In mid-September, the women took charge of deliveries themselves, driving the company’s refrigerated truck to drop off oysters in Edgecomb at the Coastal Harvesters distribution site run by Nonesuch owner, Glidden Point Oyster Farms, and picking up other oysters for delivery to a dozen or so restaurants in Portland.

“It’s nice seeing and talking to people from the other farms,” Russell says. Going to the service entrance of restaurants made the women feel like insiders, she says. “This is behind the scenes.”

Burns was teaching environmental education at the Catalina Island Leadership Program in California when he learned of the opportunity to work at Nonesuch Oyster Farm from the previous farm manager, who also graduated from Northeastern.

“When I first moved to Portland, the experiential education director at the Roux Institute actually reached out to me and asked me if I wanted to be a mentor for any Northeastern students who were in the area,” says Burns, who moved to Maine in early 2020 to be closer to his wife’s family.

“At that point, it was probably one month into having started working here as a farmhand, and I was like, ‘I have no idea what I’m doing. I don’t think I can mentor anybody about this.’”

After he was promoted to farm manager in June of 2021, he got back in touch with Roux Institute and put out an application for interns.

Russell, who is from Granby, Connecticut, and Salsman, who is from Cheshire, Connecticut, arrived in July and will remain at Nonesuch until their co-op ends in December.
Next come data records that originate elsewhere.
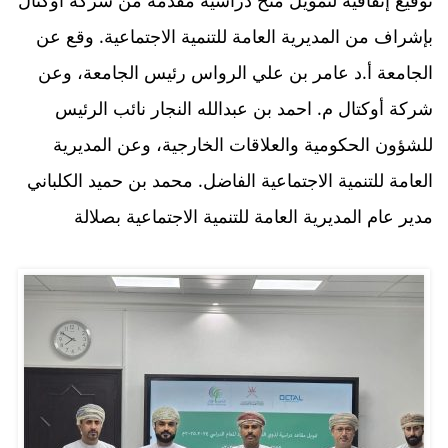
بإشراف من المديرية العامة للتنمية الاجتماعية. وقع عن
الجامعة أ.د عامر بن علي الرواس رئيس الجامعة، وعن
شركة أوكتال م. احمد بن عبدالله النجار نائب الرئيس
للشؤون الحكومية والعلاقات الخارجية، وعن المديرية
العامة للتنمية الاجتماعية الفاضل. محمد بن حميد الكلباني
مدير عام المديرية العامة للتنمية الاجتماعية بصلالة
During the fall semester, 4,335 Northeastern students were enrolled in co-op programs.

Salsman got her diving certificate this summer, in case she needed to do any underwater repairs to the anchors and ropes that hold the oyster bags in place.

FLIPPING BAGS OF OYSTERS

The cold water in Gloucester, Massachusetts, where she got certified, prepared her for the cool waters of the Nonesuch River’s Scarborough Marsh, where she and Russell will enter the water until November to flip 1,500 bags containing oysters and oyster seeds.
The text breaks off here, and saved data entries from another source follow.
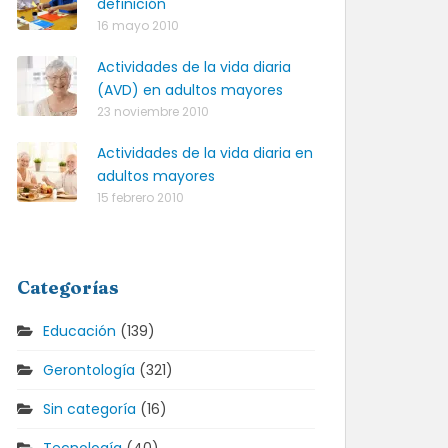
definición
16 mayo 2010
Actividades de la vida diaria
(AVD) en adultos mayores
23 noviembre 2010
Actividades de la vida diaria en
adultos mayores
15 febrero 2010
Categorías
Educación
(139)
Gerontología
(321)
Sin categoría
(16)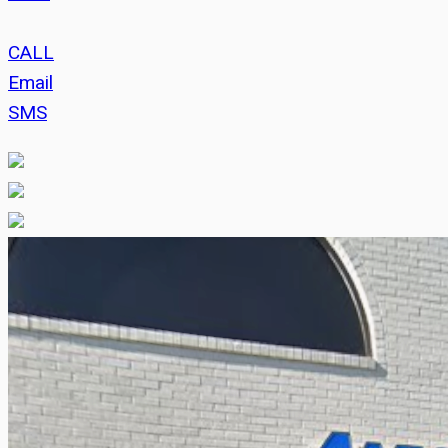
CALL
Email
SMS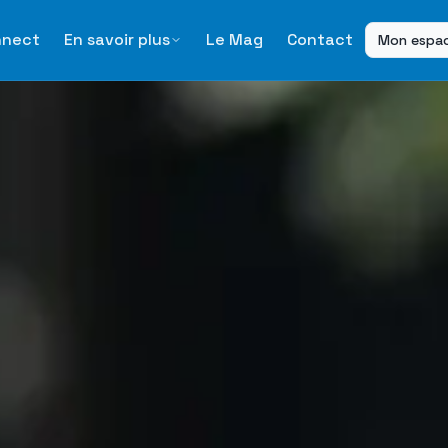
nnect
En savoir plus
Le Mag
Contact
Mon espa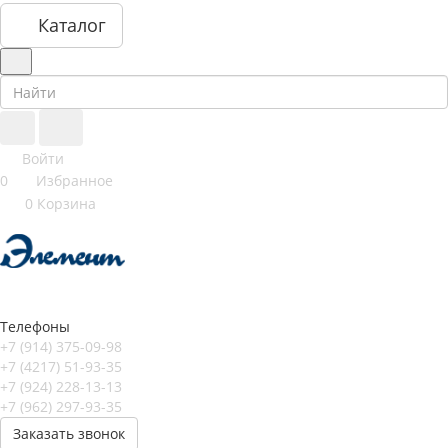
Каталог
Войти
0
Избранное
0
Корзина
Телефоны
+7 (914) 375-09-98
+7 (4217) 51-93-35
+7 (924) 228-13-13
+7 (962) 297-93-35
Заказать звонок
The water turns muddy brown as Russell and Salsman shake the bags to dislodge algae and the marsh reeds that give the oysters grown in 7 acres within a nature preserve their mild grassy flavor.
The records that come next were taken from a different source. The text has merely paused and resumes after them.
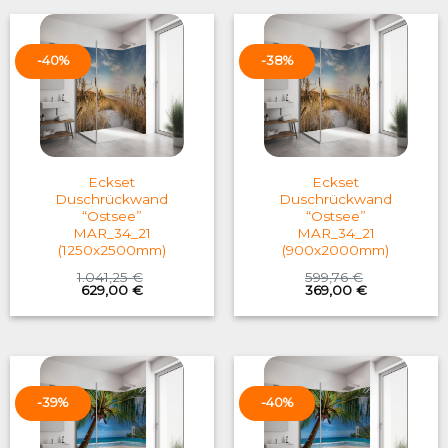
-40%
-38%
Eckset
Eckset
Duschrückwand
Duschrückwand
“Ostsee”
“Ostsee”
MAR_34_21
MAR_34_21
(1250x2500mm)
(900x2000mm)
1.041,25
€
599,76
€
Original
Current
Original
Current
629,00
€
369,00
€
price
price
price
price
was:
is:
was:
is:
1.041,25 €.
629,00 €.
599,76 €.
369,00 €.
-39%
-40%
The shaking breaks off the growing edges of the oysters so they grow plump and wide instead of flat as pancakes. It also removes algae, marsh grasses and barnacles that can weigh the bags down.

The oysters grown to 4 inches long in the mesh bags are white and known as Abigail pearls for the company’s founder, Abigail Carroll. Nonesuch Oyster Farm was recently purchased by Ryan McPherson of Glidden Point Oyster Farms.

GREEN OYSTERS KNOWN AS NONESUCH EMERALDS

In a channel next to the rows of oyster bags, “free range” green oysters known as Nonesuch emeralds grow scattered along the bottom. Burns dons snorkeling gear and dives down about 8 feet to pull up several emeralds.

He opens the glossy green oysters with a shucking knife and offers them to visitors. They are fresh as can be, with a briny, slightly grassy, sweet taste.

The extra sweetness comes from the oysters storing up glycogen to hibernate in the winter, which they will likely spend in the company’s refrigerators, Burns says.

Outside the skiff, Russell, Salsman and Abramovich float and swim in water up to their necks. The rain is holding off for now, as they wave blue gloved hands at a cargo train passing over the trestle that separates the river from Saco Bay.

The train sounds its horn, to their delight.

Russell and Salsman say they sometimes feel a little envious when friends from Northeastern tell them about internships in high rises with fantastic views of city skylines.

CO-OP STUDIES ON THE RIVER

But that feeling evaporates out on the Nonesuch River, where plovers resting on the oyster bags watch them from an arm’s length away, and Mount Washington can be seen on a clear day.

Salsman says she expects that having such a unique co-op experience will help them stand out as job seekers.

And the women say the rigors of the job are such that they haven’t needed to work out at the gym for weeks.

“You can feel yourself getting stronger,” Russell says. “At the end of the day, I feel like I accomplished something.”